To this day, Beethoven’s music is performed most often because audiences from all backgrounds love it so. What is the draw? Is Beethoven saying something about the human experience that resonates with you and me?  Why is this music so beautiful, so moving? Could it be that the math underlying this music speaks to us rationally and emotionally?

 

Putting the pieces back together

For centuries, scholars and mathematicians, viewed the math of the universe whether found in music or the petals of a flower as a manifestation of God’s creative genius. In the last two centuries, however, the beauty of music has been viewed anthropologically, as an outgrowth of human emotions and longings. But, does this division make sense?  Are we in fact depriving ourselves of a realization that is so much greater?

The famed British musicologist, Julian Johnson, once said: “If it now strikes us as amusing that music was once linked to astronomy or natural science, that is only because we fail to recognize ourselves there and the historical development of our own attempts to understand the world. If we no longer take music seriously as a way of defining our relation to the external world, perhaps we have become not more sophisticated, but simply more self-absorbed.”

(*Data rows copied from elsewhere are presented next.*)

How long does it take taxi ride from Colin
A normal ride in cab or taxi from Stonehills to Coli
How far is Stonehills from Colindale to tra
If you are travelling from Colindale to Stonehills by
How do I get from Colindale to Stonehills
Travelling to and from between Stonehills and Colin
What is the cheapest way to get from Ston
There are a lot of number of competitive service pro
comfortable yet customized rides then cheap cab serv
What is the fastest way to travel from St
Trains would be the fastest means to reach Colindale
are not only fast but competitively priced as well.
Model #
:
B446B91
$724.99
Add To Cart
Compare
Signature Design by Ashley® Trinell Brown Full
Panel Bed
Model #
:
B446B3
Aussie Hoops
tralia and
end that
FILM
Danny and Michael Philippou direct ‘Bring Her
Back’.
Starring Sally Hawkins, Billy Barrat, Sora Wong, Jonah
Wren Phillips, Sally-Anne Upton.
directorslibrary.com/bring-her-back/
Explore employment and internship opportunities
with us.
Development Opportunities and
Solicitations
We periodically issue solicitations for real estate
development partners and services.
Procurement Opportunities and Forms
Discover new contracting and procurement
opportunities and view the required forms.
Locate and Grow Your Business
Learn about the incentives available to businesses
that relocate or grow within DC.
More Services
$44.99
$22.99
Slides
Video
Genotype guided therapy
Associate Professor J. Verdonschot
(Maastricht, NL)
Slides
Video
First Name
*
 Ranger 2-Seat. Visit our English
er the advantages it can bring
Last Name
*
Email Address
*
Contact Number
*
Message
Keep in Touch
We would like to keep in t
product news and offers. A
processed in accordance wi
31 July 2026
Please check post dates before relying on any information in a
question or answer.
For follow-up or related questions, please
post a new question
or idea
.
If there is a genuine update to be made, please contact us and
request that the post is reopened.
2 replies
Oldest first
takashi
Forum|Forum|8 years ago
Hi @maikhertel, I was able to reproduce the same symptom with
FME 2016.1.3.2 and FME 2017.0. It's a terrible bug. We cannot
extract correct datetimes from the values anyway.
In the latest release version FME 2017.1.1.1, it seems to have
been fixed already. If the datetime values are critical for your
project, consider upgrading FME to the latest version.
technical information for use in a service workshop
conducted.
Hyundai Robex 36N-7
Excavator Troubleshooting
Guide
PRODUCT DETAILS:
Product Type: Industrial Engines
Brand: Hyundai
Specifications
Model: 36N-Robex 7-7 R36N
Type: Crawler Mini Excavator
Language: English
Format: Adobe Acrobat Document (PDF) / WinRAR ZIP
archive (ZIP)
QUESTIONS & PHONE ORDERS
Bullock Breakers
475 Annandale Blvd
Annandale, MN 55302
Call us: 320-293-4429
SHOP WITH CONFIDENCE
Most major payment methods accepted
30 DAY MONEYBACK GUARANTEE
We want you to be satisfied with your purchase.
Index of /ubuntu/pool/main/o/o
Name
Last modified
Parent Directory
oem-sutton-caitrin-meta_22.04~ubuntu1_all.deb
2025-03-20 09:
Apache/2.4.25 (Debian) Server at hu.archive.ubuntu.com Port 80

The Bible says that man was “created in the image of God.” Nowhere is this image more evident than in the human capacity to compose, invent and create.  But if we are created in the image of the Creator of the universe, is it possible that the Creator of the universe is reaching out to us through math and music and our own creative potential?  Beethoven certainly thought so.

The math in music speaks to the heart of a creative God who wants to communicate to us.  He does so not only through the natural laws, but also through our emotions and spirit. He aims to speak directly to us. Beethoven’s music speaks of tension, which we have all experienced in life and the resolution we long for.

In the Bible, the God of our universe also speaks of this tension and resolution, but His resolution is the definitive one. Our solace rests not simply in the cadence of a V to i chord progression, but in the One who created math and music, our rationality and the yearnings of our hearts.  If you’re seeking a connection between your heart and your mind, perhaps this is the missing piece.

Mia Chung is a Professor of Interpretive Analysis at Curtis Institute of Music.